We honor them by fighting today for the freedom for which they lived—and for which so many of them gave up their lives.
We also remember the 56 brave men in Philadelphia who signed the Declaration of Independence in 1776, who knew they were potentially signing their own death warrants. Why did they risk it? Of course, the answer is found in the words of the Declaration: “all men are created equal, and are endowed by their Creator with certain unalienable rights.” They fought because they believed that rights come from God, not government.
At the end of the Declaration, they pledged “our lives, our fortunes, and our sacred honor.” How could we do less?
Now it’s our turn to sacrifice for the sacred gift of religious liberty. Our generation includes pilgrims and patriots willing to stand up for freedom.
These include First Liberty clients such as:
Coach Joe Kennedy—fired for his faith. Coach Kennedy lost his job as a high school football coach when he refused to cease his personal practice, which is completely lawful, of kneeling in a silent, 15-second prayer after games. It hurts him not to be coaching, but his federal lawsuit could set a precedent for religious freedom for countless Americans. Joe Kennedy is a modern pilgrim and patriot—a hero in our midst.
Oscar Rodriguez—assaulted for his faith. Oscar Rodriguez grew up watching movies on television about soldiers fighting to keep America free. Each time the national anthem was played before a Little League baseball game, he would try to hide or blink back the tears from the other boys, because he knew the sacrifices made for that flag. After a 33-year career in the Air Force, Oscar gained a reputation for his stirring recital of a “flag folding” ceremony speech, which included phrases like, “God bless our flag,” and “God bless America.” But when he was scheduled to perform the speech at a private retirement ceremony on an Air Force Base earlier this year, Oscar was warned not to say the word, “God.” He refused, and was physically assaulted and ejected from the ceremony. Oscar Rodriguez is a modern pilgrim and patriot—a hero of religious liberty.

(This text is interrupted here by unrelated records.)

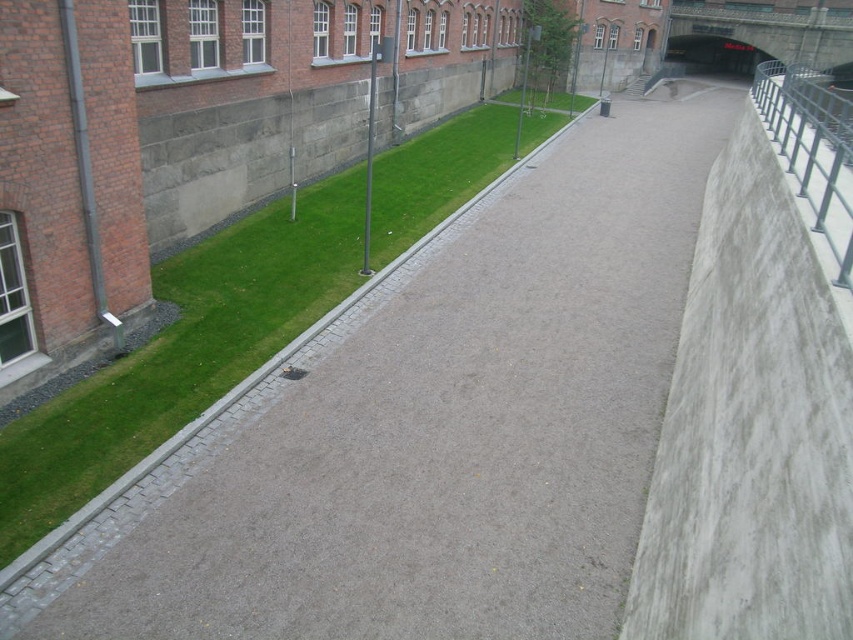 You are standing at the starting point of the pathway and want to reach the end of the pathway. Which point, point (286, 284) or point (288, 369), is closer to your current position?

Point (288, 369) is closer to your current position because it is in front of point (286, 284).

You are a delivery person with a cart that is 1.2 meters wide. You need to navigate through the pathway in the image. Can your cart fit between the green grass at center and the metallic gray bench at lower center?

The green grass at center is bigger than the metallic gray bench at lower center, so the space between them is sufficient for the cart to pass through.

You are a pedestrian standing on the pathway and want to sit down. You see the green grass at center and the metallic gray bench at lower center. Which one is closer to you?

The green grass at center is in front of the metallic gray bench at lower center, so the metallic gray bench at lower center is closer to you.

Colonel Michael Madrid—punished for his faith. Colonel Michael Madrid is a decorated Air Force veteran who has honorably served in the military for 26 years. He is also a devout Christian. In 2014, a service member undergoing a court-martial accused Col. Madrid of making derogatory comments about homosexuality. Col. Madrid denied making such comments and submitted to a thorough Air Force investigation, where he explained that he holds traditional Christian beliefs about marriage and sexuality. The investigation ultimately cleared him of the charges. Two years later, Col. Madrid was placed under a new commander, Maj. Gen. John E. McCoy, who without any new evidence or new investigation, arbitrarily decided Madrid was guilty and punished him. First Liberty sent a demand letter to the Air Force saying that Col. Madrid has been denied due process and expressing concern that the Air Force may have discriminated against Col. Madrid because of his religious beliefs. First Liberty asked the Air Force to rescind Madrid’s punishment or face further legal action.
There are more.
Aaron and Melissa Klein and their family—Christian bakers whose family business was ruined because they refused to create a custom cake celebrating a same-sex wedding.
Cambridge Christian School—a Florida private religious school denied a request to continue a tradition of prayer over a stadium loudspeaker when playing another private Christian high school in a championship game.

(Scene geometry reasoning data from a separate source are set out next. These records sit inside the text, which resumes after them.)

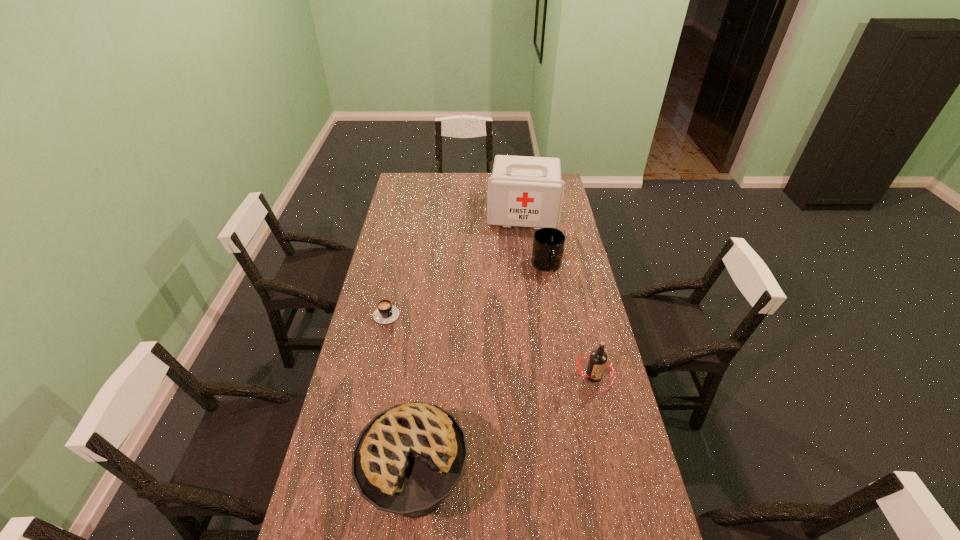 Where is `mug that is at the right edge`? Image resolution: width=960 pixels, height=540 pixels. mug that is at the right edge is located at coordinates (548, 244).

Where is `the first-aid kit that is at the right edge`? This screenshot has height=540, width=960. the first-aid kit that is at the right edge is located at coordinates (523, 191).

In order to click on vacant region at the far edge of the desktop in this screenshot , I will do `click(446, 191)`.

Identify the location of free location at the left edge of the desktop. This screenshot has width=960, height=540. (396, 294).

Where is `vacant area at the right edge`? vacant area at the right edge is located at coordinates (582, 323).

Where is `free spot at the far left corner of the desktop`? This screenshot has height=540, width=960. free spot at the far left corner of the desktop is located at coordinates (421, 173).

The width and height of the screenshot is (960, 540). Identify the location of free space at the near left corner. (348, 526).

Where is `free space between the cappuccino and the root beer`? free space between the cappuccino and the root beer is located at coordinates (491, 344).

This screenshot has width=960, height=540. I want to click on unoccupied area between the mug and the second nearest object, so click(570, 321).

The image size is (960, 540). Find the location of `unoccupied position between the root beer and the first-aid kit`. unoccupied position between the root beer and the first-aid kit is located at coordinates (558, 295). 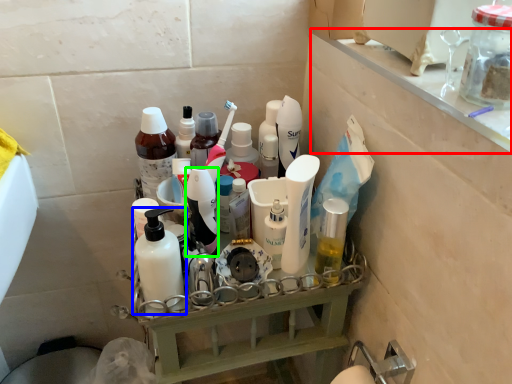 Question: Which is farther away from ledge (highlighted by a red box)? bottle (highlighted by a blue box) or toiletry (highlighted by a green box)?

Choices:
 (A) bottle
 (B) toiletry

Answer: (A)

Although First Liberty serves such clients at no charge, they still sacrifice for freedom, just like the Pilgrims and Founding Fathers. Many suffer years of difficult legal battles (hearings, cross-examinations, public shame, hostility from employers, threats and intimidation from the government). They pay a price.
This weekend, please take a moment to be thankful for brave Americans like those in the history books and those fighting for religious freedom today. We need more of them.

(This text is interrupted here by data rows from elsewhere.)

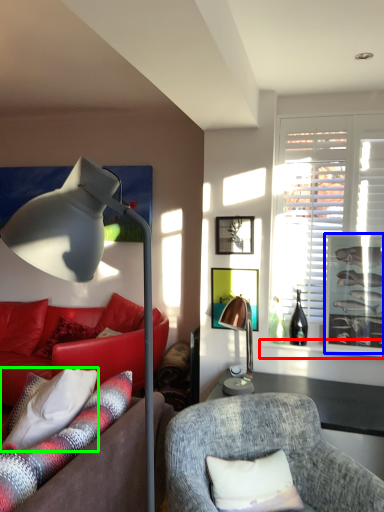 Question: Considering the real-world distances, which object is closest to window sill (highlighted by a red box)? picture frame (highlighted by a blue box) or pillow (highlighted by a green box).

Choices:
 (A) picture frame
 (B) pillow

Answer: (A) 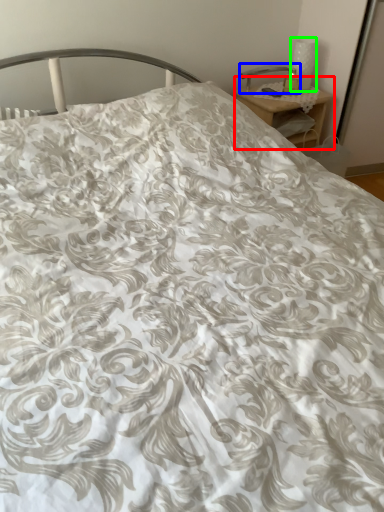 Question: Which object is the farthest from nightstand (highlighted by a red box)? Choose among these: table lamp (highlighted by a blue box) or table lamp (highlighted by a green box).

Choices:
 (A) table lamp
 (B) table lamp

Answer: (B) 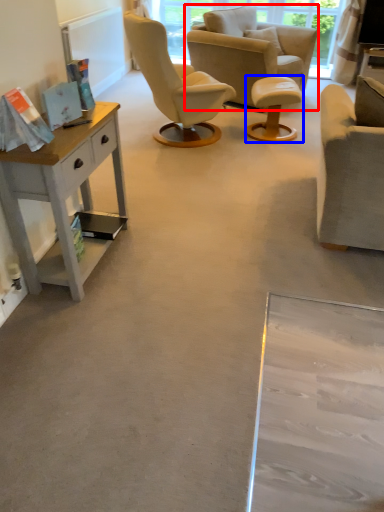 Question: Which point is closer to the camera, chair (highlighted by a red box) or stool (highlighted by a blue box)?

Choices:
 (A) chair
 (B) stool

Answer: (B) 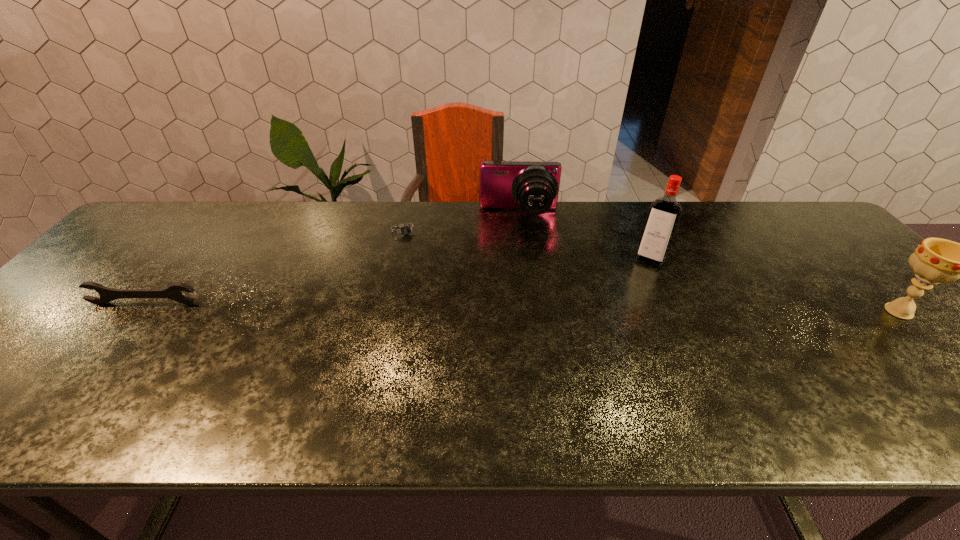 Identify which object is located as the nearest to the wrench. Please provide its 2D coordinates. Your answer should be formatted as a tuple, i.e. [(x, y)], where the tuple contains the x and y coordinates of a point satisfying the conditions above.

[(405, 230)]

Locate an element on the screen. free space that satisfies the following two spatial constraints: 1. on the front side of the shortest object; 2. on the right side of the tallest object is located at coordinates (399, 258).

Locate an element on the screen. The width and height of the screenshot is (960, 540). free spot that satisfies the following two spatial constraints: 1. on the front side of the fourth object from left to right; 2. on the left side of the rightmost object is located at coordinates (676, 312).

Identify the location of free space that satisfies the following two spatial constraints: 1. on the front side of the shortest object; 2. on the left side of the vodka. The image size is (960, 540). (399, 258).

Find the location of a particular element. The height and width of the screenshot is (540, 960). vacant space that satisfies the following two spatial constraints: 1. on the back side of the third object from right to left; 2. on the left side of the second object from left to right is located at coordinates (409, 214).

Locate an element on the screen. free space that satisfies the following two spatial constraints: 1. on the open ends of the fourth shortest object; 2. on the right side of the wrench is located at coordinates (138, 312).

And among the heroes are First Liberty supporters.
Without sacrificing for the legal defense of those who stand up for their rights, there would be no religious liberty in America.
First Liberty supporters are often unsung, but their sacrifices are utterly necessary for the battle for religious freedom to continue on the front lines of legal conflict.
Thanks to all who follow in the footsteps of the pilgrims, patriots like Patrick Henry, and all America’s patriots through the centuries. This Thanksgiving weekend, we have reason to rejoice in the past victories for freedom in America’s history, for present-day heroes who continue to fight for that freedom, and for a future of continuing freedom if we keep producing the heroes we need.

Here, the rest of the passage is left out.